Monday, June 25, 2012

Blown Away By Art


Sometimes I think its wrong, the way we go about consuming media. Mainly in the sense that it is even possible to say that we consume it. The sheer quantity of art, literature, and theater is ridiculous, like the world has never seen.

And this is alright, I'm not against art or the making of it; indeed, I think there should be more, that everyone should be creating art of some kind. But if I think about it, I can't name a single painting that has ever moved me to a state of rapture, nor a poem that has given me more than a moment of total sublimity. Oh, don't be mislead, I'm not totally insensitive; there are countless paintings that have held my eye for a good while, and many more poems that I have loved. And of course, songs that truly take me away; Ode To Joy always works for me, but music is a little unique in this, somehow it has more power even given the musical over-saturation we live in, so there are innumerable others I could list.

I wonder sometimes what it would have been like to have lived in the middle ages, when people very rarely saw any art at all. I mean, when they did encounter a fresco or mural or something like that, probably at a church or cathedral, they were shocked. Scared senseless by an image depicting the torments of hell, or carried away by a work showing the celestial bliss of heaven. Speechless and in awe.

I can't imagine getting anything even like that from a painting. We moderns are so saturated by the various media around us, that such an experience is hard to even understand. We're almost numb to it. We have hundreds of channels for today's "theater," libraries and bookstores overflowing with books, museums for art of many kinds... How perfectly ordinary it is for us to pick up a book, or jump online to explore, among other things, the creative works of the world.

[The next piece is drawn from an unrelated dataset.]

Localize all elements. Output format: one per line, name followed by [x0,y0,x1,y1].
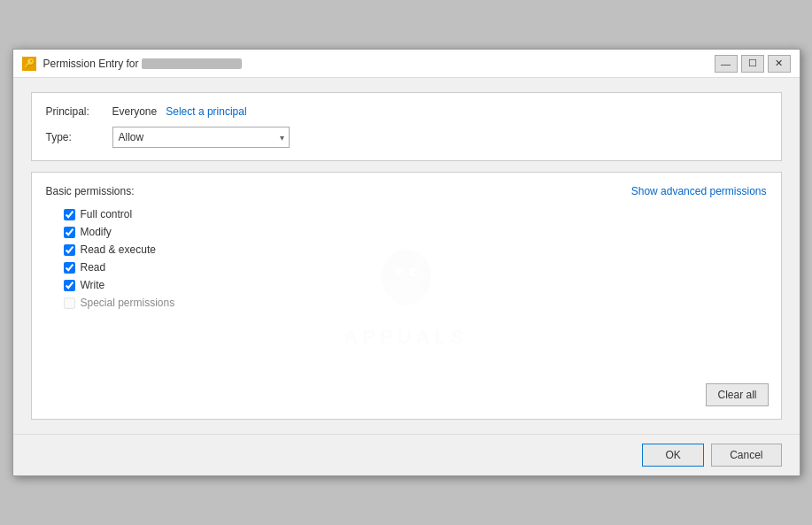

Typically, as soon as I finish a book, I pick up another (actually, I usually have 2 or 3 books going at once). I don't give myself any time to digest on it and truly reflect upon it, I just jump to another. It's not to say I don't think about what I read. I do, usually while reading it, pausing to ponder this or that; but as a whole, I don't finish a book in its entirity and then think about it for a while. Part of this serial reading is the need for escape, for entertainment and distraction, but also because there are more books that I want to read than I ever probably will. There's always more.

And even most people, who aren't weirdo serial book readers, are serial TV watchers, or movie watchers, or internet users, or likely all of the above in some mix. So there's never any real break (add to this the way texting, smartphones, and the like fill in every "blank" moment, completely obliterating any chance for personal reflection... but that's a whole other post). But what would our lives be like if we did pause to let a book or painting or whatever-it-is sink in. I think again of the middle ages, really all times before the printing press (and for most people, a good while after). I don't envy that life, which was one of labor and drudgery, with long days and little time off to make or enjoy artistic things. But consider the case of religious belief itself.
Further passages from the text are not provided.